━━ DATA FOR THE TASK ━━

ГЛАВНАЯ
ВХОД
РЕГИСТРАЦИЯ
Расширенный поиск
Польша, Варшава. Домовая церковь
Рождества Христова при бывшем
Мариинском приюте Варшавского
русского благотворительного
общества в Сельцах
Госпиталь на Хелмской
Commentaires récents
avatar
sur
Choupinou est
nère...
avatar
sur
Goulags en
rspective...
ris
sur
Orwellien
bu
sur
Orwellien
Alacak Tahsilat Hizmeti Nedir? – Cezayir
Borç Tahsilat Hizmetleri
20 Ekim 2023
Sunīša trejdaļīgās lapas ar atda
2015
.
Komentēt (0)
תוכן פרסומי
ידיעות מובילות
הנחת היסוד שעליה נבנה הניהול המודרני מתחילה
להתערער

━━━
━━ DATA FOR THE TASK ━━

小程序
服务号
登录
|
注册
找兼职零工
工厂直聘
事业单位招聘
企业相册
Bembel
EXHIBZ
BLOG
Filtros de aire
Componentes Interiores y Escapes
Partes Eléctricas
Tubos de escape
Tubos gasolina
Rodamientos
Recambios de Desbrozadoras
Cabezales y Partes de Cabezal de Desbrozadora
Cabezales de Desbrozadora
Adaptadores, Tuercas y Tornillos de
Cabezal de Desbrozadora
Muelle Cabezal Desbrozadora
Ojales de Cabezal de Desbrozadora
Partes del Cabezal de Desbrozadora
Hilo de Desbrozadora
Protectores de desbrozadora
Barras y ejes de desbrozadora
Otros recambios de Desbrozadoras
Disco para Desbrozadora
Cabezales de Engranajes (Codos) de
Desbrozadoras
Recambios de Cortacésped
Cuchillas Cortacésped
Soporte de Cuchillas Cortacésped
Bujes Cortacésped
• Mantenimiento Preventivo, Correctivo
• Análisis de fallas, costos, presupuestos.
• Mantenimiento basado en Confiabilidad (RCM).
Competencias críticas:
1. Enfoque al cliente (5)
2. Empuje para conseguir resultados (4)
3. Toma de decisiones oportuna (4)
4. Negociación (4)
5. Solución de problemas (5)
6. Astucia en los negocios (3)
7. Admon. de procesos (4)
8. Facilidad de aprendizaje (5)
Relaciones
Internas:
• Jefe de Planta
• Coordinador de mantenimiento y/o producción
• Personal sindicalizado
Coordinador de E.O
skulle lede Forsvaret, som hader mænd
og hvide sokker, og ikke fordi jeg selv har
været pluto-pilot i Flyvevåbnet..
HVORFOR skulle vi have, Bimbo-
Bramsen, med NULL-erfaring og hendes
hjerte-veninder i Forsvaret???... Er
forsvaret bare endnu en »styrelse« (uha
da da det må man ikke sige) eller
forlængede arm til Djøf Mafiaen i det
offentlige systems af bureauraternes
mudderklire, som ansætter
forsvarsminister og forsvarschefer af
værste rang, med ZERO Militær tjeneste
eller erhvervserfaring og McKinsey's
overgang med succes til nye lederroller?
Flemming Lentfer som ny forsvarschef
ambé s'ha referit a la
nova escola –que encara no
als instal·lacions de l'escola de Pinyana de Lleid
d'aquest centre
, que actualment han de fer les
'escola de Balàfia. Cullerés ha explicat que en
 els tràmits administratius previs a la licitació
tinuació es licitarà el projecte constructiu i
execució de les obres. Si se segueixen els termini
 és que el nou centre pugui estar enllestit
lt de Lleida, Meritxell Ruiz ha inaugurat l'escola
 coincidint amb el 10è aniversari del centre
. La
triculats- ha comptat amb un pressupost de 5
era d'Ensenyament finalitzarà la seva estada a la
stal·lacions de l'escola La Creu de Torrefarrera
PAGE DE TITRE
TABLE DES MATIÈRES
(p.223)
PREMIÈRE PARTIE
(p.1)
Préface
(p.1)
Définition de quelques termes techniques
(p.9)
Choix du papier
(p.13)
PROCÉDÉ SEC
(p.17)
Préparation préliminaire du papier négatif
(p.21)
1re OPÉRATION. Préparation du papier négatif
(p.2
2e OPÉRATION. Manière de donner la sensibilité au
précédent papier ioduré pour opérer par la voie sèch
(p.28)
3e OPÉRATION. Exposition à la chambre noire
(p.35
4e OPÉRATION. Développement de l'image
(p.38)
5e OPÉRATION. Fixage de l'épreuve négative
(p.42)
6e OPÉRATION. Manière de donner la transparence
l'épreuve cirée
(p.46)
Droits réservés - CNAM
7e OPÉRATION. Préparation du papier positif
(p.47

━━━

**TASK TO CARRY OUT:** Find the lines above that contain the word "papier" and collect them.

**ANSWER TO THE PROBLEM:**
Choix du papier
Préparation préliminaire du papier négatif
1re OPÉRATION. Préparation du papier négatif
précédent papier ioduré pour opérer par la voie sèch
7e OPÉRATION. Préparation du papier positif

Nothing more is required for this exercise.